## Task material
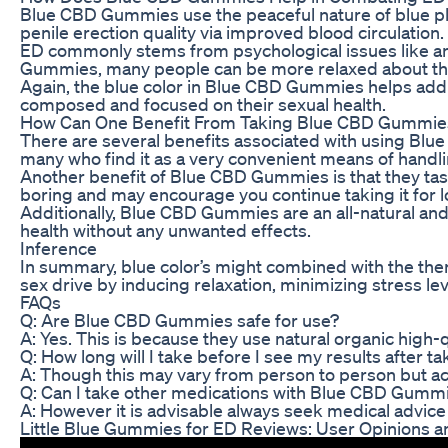
Blue CBD Gummies use the peaceful nature of blue plus 
penile erection quality via improved blood circulation.
ED commonly stems from psychological issues like anxi
Gummies, many people can be more relaxed about their 
Again, the blue color in Blue CBD Gummies helps add
composed and focused on their sexual health.
How Can One Benefit From Taking Blue CBD Gummie
There are several benefits associated with using Blue
many who find it as a very convenient means of handl
Another benefit of Blue CBD Gummies is that they tast
boring and may encourage you continue taking it for l
Additionally, Blue CBD Gummies are an all-natural and
health without any unwanted effects.
Inference
In summary, blue color’s might combined with the th
sex drive by inducing relaxation, minimizing stress l
FAQs
Q: Are Blue CBD Gummies safe for use?
A: Yes. This is because they use natural organic high-q
Q: How long will I take before I see my results after
A: Though this may vary from person to person but a
Q: Can I take other medications with Blue CBD Gumm
A: However it is advisable always seek medical advice
Little Blue Gummies for ED Reviews: User Opinions a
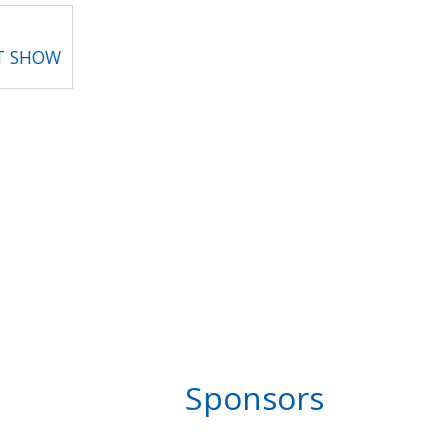
T SHOW
Sponsors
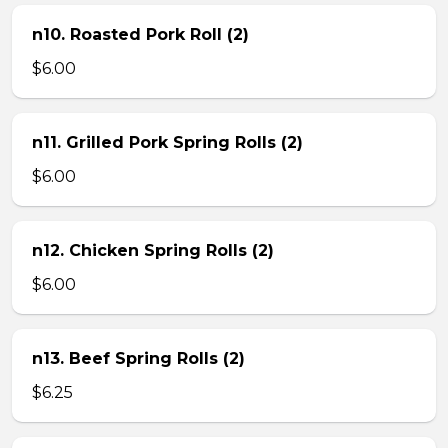
n10. Roasted Pork Roll (2)
$6.00
n11. Grilled Pork Spring Rolls (2)
$6.00
n12. Chicken Spring Rolls (2)
$6.00
n13. Beef Spring Rolls (2)
$6.25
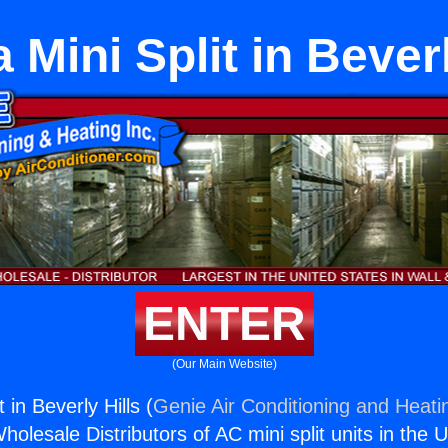
 Mini Split in Beverl
ENTER
(Our Main Website)
 in Beverly Hills (
Genie Air Conditioning and Heatin
holesale Distributors of AC mini split units in the 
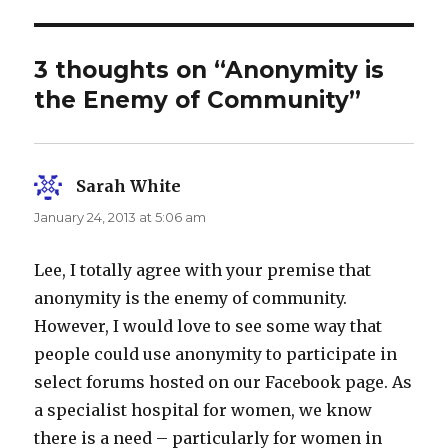
3 thoughts on “Anonymity is
the Enemy of Community”
Sarah White
says:
January 24, 2013 at 5:06 am
Lee, I totally agree with your premise that
anonymity is the enemy of community.
However, I would love to see some way that
people could use anonymity to participate in
select forums hosted on our Facebook page. As
a specialist hospital for women, we know
there is a need – particularly for women in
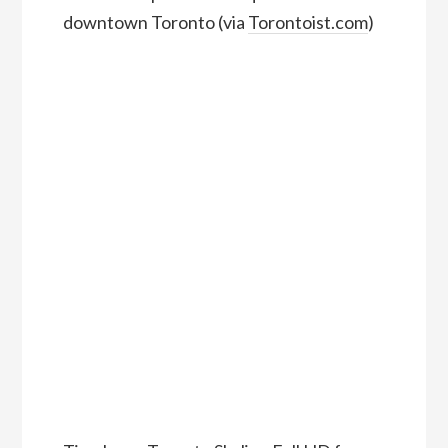
downtown Toronto (via
Torontoist.com
)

## Description of the task
Return, in full, every line of these entries that holds "color".

## Answer to this problem
Again, the blue color in Blue CBD Gummies helps add
In summary, blue color’s might combined with the th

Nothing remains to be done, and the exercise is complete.